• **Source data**
- - - -

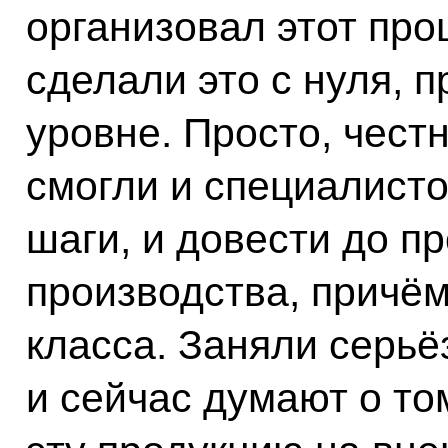
организовал этот про
сделали это с нуля, 
уровне. Просто, честн
смогли и специалисто
шаги, и довести до 
производства, причём
класса. Заняли серьё
и сейчас думают о то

- - - -

Retype all the entries word for word; the pictures stay out.

• **Solved problem**
организовал этот про
сделали это с нуля, 
уровне. Просто, честн
смогли и специалисто
шаги, и довести до 
производства, причём
класса. Заняли серьё
и сейчас думают о то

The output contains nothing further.